┌──

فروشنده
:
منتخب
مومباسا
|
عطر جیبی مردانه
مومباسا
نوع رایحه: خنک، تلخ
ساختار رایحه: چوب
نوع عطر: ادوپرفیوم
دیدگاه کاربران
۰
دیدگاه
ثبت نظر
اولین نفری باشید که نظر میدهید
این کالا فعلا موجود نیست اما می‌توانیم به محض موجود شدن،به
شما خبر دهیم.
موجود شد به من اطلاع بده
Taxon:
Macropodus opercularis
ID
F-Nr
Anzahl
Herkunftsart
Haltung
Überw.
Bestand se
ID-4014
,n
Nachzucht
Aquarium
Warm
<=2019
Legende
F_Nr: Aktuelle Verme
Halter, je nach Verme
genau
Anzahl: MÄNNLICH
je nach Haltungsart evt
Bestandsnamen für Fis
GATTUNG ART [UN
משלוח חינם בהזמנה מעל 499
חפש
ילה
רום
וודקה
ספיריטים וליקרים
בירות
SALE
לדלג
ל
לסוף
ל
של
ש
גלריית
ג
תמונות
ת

└──
┌──

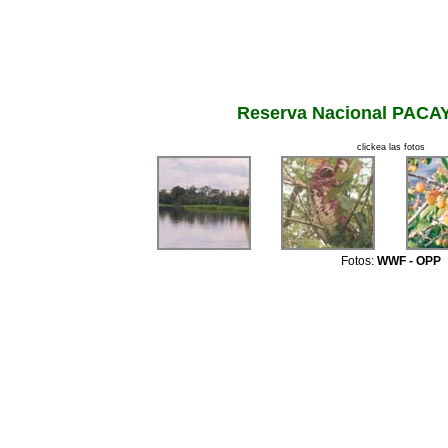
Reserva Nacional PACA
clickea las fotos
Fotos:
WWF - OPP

└──

» **Your goal**
Would you show every line in the data above that contains the string "موجود"?

» **Answer space**
این کالا فعلا موجود نیست اما می‌توانیم به محض موجود شدن،به
موجود شد به من اطلاع بده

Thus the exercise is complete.